» **Exercise prompt**
If pictures appear among the lines below, leave them out while you return exactly the lines from the one with "20 March (World" through the one with "variation in colours of the batch.".

» **Input records**
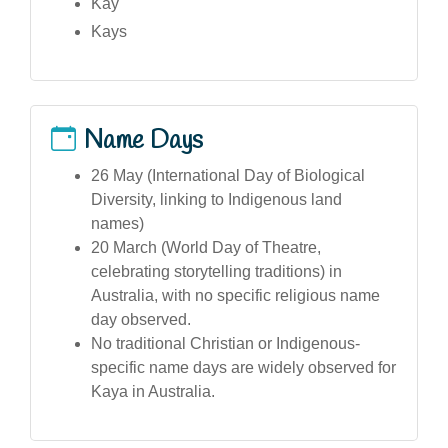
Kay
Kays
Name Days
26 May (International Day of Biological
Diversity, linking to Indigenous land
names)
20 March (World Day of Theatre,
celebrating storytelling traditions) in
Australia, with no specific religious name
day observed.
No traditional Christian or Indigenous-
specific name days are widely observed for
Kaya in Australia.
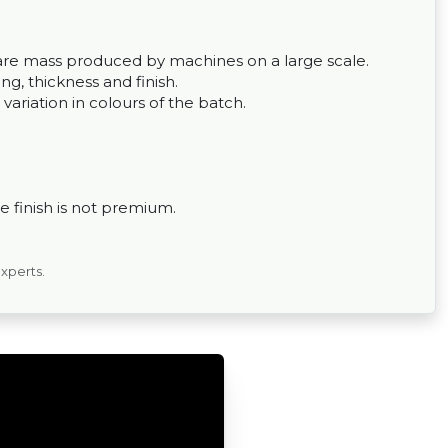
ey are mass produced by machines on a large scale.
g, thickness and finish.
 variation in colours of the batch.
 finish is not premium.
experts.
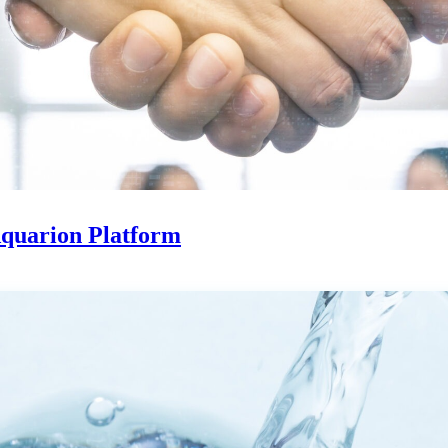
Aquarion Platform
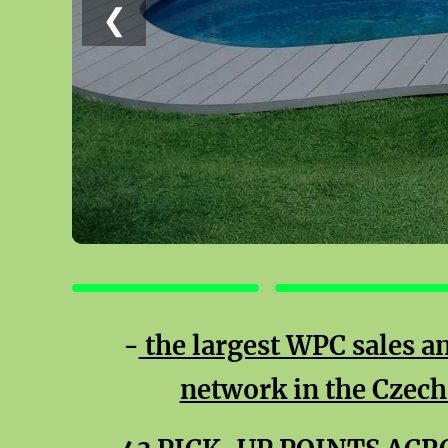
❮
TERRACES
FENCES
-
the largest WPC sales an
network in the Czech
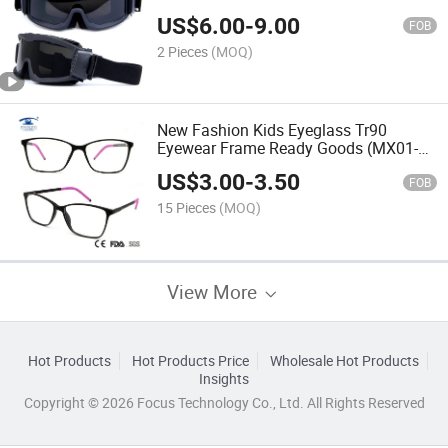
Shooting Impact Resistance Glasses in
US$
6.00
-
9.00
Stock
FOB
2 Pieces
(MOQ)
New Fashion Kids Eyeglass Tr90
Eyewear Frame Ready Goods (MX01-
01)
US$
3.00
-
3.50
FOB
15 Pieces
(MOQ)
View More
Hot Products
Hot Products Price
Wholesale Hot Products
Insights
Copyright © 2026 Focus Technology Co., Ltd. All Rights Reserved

» **Expected answer**
20 March (World Day of Theatre,
celebrating storytelling traditions) in
Australia, with no specific religious name
day observed.
No traditional Christian or Indigenous-
specific name days are widely observed for
Kaya in Australia.
ey are mass produced by machines on a large scale.
g, thickness and finish.
 variation in colours of the batch.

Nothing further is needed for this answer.